You don’t want to start your session and find out that the wifi sucks where you are. If you get your space set up in advance, you can work out all those little kinks in advance. Try out the webcam and the microphone on your computer to make sure both are working so there are no surprises in session. If there’s software you need to use to meet with your therapist, make sure to familiarize yourself with it first so you’re not frazzled trying to get into your session. Make sure you have a comfortable place to sit, too! 

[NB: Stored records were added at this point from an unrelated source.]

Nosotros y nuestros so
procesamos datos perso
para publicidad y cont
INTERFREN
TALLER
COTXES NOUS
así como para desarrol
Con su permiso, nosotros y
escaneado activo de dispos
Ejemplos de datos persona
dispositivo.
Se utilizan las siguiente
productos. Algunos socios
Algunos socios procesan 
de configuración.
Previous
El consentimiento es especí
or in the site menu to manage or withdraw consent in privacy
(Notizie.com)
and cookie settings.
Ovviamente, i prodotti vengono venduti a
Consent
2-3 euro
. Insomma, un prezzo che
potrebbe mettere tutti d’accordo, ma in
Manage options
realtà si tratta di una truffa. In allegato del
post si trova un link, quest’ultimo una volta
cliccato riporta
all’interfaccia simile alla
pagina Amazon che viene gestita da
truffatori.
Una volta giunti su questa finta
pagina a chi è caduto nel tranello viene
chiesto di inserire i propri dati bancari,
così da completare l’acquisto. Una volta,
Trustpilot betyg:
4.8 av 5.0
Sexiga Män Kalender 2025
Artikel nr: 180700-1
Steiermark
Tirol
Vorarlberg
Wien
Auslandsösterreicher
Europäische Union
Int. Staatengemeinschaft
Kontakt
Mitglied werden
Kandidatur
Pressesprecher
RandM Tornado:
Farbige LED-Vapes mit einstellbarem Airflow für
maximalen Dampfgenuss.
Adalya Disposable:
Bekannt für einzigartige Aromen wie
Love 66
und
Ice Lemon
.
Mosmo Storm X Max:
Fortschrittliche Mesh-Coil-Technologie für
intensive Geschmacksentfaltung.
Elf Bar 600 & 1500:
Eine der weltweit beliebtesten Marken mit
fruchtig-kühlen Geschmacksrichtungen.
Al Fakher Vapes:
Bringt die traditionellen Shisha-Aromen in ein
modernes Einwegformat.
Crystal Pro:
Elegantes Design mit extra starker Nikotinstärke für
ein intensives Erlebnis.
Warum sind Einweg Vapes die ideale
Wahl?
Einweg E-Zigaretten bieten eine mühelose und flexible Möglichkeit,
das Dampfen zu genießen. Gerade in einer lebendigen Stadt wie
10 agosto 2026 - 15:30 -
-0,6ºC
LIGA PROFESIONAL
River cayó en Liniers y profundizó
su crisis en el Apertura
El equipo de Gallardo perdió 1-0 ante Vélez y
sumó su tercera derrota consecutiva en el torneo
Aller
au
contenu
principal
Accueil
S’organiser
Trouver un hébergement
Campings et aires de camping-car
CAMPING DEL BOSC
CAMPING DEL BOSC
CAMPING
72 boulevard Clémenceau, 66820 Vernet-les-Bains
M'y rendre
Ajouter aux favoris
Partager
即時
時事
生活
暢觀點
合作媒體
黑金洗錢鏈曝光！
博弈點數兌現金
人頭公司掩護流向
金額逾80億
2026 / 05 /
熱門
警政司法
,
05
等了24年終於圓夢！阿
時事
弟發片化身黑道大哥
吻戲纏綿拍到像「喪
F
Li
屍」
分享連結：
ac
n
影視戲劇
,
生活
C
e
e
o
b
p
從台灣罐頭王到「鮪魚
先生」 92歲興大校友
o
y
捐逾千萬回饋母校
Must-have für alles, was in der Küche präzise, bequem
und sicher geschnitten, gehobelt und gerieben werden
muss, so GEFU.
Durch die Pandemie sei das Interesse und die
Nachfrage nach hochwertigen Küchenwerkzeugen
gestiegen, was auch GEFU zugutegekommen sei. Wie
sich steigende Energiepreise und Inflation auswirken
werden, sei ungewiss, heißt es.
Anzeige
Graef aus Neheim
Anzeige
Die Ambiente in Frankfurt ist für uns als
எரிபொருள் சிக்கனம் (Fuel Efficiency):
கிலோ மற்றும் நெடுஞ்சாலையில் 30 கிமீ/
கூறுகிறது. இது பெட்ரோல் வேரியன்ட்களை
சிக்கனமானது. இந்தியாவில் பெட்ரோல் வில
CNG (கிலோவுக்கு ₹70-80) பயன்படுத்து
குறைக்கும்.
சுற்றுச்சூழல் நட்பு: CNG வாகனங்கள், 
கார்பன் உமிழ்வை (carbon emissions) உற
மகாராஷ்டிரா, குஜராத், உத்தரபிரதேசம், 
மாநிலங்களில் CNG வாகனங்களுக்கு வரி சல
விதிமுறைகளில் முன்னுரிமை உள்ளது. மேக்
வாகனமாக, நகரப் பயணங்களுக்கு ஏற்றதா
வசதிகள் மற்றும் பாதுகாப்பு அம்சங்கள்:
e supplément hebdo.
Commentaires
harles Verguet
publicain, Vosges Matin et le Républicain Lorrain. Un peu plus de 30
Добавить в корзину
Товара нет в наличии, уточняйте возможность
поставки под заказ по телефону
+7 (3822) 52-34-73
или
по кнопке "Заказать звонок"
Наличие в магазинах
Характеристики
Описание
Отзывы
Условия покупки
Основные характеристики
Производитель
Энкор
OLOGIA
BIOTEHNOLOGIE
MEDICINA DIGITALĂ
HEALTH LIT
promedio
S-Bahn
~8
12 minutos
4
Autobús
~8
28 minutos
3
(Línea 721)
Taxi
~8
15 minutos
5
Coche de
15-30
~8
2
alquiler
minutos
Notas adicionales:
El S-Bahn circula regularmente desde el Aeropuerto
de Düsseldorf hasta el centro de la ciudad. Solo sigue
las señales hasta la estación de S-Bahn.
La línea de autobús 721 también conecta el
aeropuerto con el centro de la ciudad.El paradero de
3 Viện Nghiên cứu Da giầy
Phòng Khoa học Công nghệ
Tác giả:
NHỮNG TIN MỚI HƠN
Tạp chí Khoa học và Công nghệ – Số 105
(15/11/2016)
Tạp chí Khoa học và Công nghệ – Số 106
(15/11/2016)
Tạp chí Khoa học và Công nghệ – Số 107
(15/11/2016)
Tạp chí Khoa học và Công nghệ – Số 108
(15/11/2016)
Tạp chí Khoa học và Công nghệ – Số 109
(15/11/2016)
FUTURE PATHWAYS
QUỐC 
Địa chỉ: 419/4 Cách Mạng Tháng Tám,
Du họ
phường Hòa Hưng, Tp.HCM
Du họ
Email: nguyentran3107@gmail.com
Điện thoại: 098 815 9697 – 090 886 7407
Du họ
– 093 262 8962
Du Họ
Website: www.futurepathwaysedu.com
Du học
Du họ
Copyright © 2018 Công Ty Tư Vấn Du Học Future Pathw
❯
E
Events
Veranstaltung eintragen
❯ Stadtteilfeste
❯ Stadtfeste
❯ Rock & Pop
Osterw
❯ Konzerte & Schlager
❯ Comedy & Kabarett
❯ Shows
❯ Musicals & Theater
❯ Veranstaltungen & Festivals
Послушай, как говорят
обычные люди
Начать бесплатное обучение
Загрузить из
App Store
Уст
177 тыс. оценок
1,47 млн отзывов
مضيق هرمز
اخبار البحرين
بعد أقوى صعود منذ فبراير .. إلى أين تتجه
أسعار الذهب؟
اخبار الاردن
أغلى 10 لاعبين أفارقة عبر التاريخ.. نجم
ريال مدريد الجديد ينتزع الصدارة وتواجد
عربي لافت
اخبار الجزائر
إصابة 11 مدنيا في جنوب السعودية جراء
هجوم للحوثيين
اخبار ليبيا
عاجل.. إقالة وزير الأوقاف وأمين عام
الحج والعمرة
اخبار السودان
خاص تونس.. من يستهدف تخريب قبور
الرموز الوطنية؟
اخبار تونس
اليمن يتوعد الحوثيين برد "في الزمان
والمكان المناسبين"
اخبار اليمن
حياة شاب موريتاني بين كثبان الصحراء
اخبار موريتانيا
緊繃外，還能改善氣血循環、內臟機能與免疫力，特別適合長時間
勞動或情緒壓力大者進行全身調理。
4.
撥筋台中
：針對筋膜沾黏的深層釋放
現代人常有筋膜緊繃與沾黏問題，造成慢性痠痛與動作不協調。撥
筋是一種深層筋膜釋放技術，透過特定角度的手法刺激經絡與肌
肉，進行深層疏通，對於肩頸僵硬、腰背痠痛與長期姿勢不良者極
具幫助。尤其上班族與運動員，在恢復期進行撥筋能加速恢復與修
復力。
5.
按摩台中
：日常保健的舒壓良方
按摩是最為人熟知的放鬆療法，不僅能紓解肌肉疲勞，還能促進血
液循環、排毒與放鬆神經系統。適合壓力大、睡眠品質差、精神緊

Of course, therapy is a space where you can be super real and vulnerable, so you want to make sure you have a private area for your session. Even though many folks are living in close quarters, if you’re not in a private space you might not be able to focus on your session so it won’t be as helpful to you. If you don’t have a room with a door you can close in your living space, try sitting in your car (if your wifi reaches!) or your garage, or even bring a chair into the bathroom and set up there. For more privacy, wear headphones during your session. You can also download white noise apps for free on your phone (RelaxMelodies is a great one) and play white noise to drown out the noise from your session (or from your household into your session). 

Feeling comfy on screen

Remember, we’re here for therapy, so you don’t need to get all fancy for a screen if you don’t want to. If you’re uncomfortable with seeing your own face on camera, see if you can turn off that feature on your end, or bring a sticky note to cover that part of your screen. If there’s anything moving in the room (like a ceiling fan) turn it off before your session so the movement doesn’t mess with your camera. Instead of putting your computer on your lap, put it on a flat surface in front of you so there’s less movement on the other end. 

Internet connection

Make sure you have a strong internet connection before an online session. You may need to ask other folks in your home to stop streaming things for an hour during your session to keep the connection strong. If you don’t have a stable internet connection, some phones can be used as a wireless hotspot using your data. Make sure your internet is up and running before your session, so you don’t need to reset anything once you’ve started. 

Prepare for issues

Tech is always tricky, and there might be some bumps on the road. Lots of video conferencing services are experiencing delays right now because of COVID-19,  so there might be an issue with video quality or sound or something else. Prepare for there to be some hiccups, and have an idea of what you + your therapist will do when they come up. You can even talk to your therapist about this beforehand so you have a plan for what to do in case the technology fails. 

Online therapy, like all things, might take some time to adjust to but overall it is a very similar experience to in person therapy – you might be surprised! Follow these tips to prepare yourself for your session and don’t be afraid to ask your therapist questions if you have any.